◆ Task details: Every line below should be copied exactly; drop the pictures.

◆ Extracted records:
--------------------------------
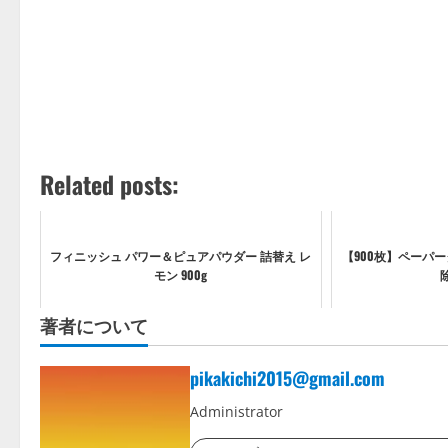
Related posts:
フィニッシュ パワー＆ピュアパウダー 詰替え レ
【900枚】ペーパータ
モン 900g
除
著者について
pikakichi2015@gmail.com
Administrator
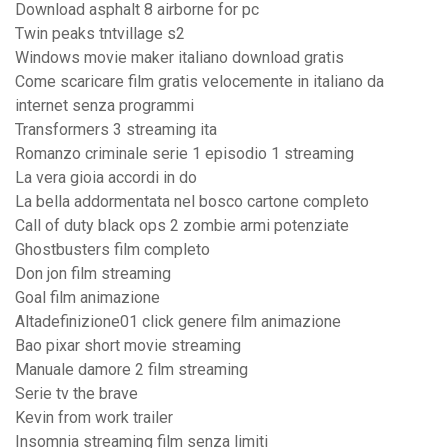
Download asphalt 8 airborne for pc
Twin peaks tntvillage s2
Windows movie maker italiano download gratis
Come scaricare film gratis velocemente in italiano da
internet senza programmi
Transformers 3 streaming ita
Romanzo criminale serie 1 episodio 1 streaming
La vera gioia accordi in do
La bella addormentata nel bosco cartone completo
Call of duty black ops 2 zombie armi potenziate
Ghostbusters film completo
Don jon film streaming
Goal film animazione
Altadefinizione01 click genere film animazione
Bao pixar short movie streaming
Manuale damore 2 film streaming
Serie tv the brave
Kevin from work trailer
Insomnia streaming film senza limiti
--------------------------------
◆ Reply to the task:
Related posts:
フィニッシュ パワー＆ピュアパウダー 詰替え レ
【900枚】ペーパータ
モン 900g
除
著者について
pikakichi2015@gmail.com
Administrator
Download asphalt 8 airborne for pc
Twin peaks tntvillage s2
Windows movie maker italiano download gratis
Come scaricare film gratis velocemente in italiano da
internet senza programmi
Transformers 3 streaming ita
Romanzo criminale serie 1 episodio 1 streaming
La vera gioia accordi in do
La bella addormentata nel bosco cartone completo
Call of duty black ops 2 zombie armi potenziate
Ghostbusters film completo
Don jon film streaming
Goal film animazione
Altadefinizione01 click genere film animazione
Bao pixar short movie streaming
Manuale damore 2 film streaming
Serie tv the brave
Kevin from work trailer
Insomnia streaming film senza limiti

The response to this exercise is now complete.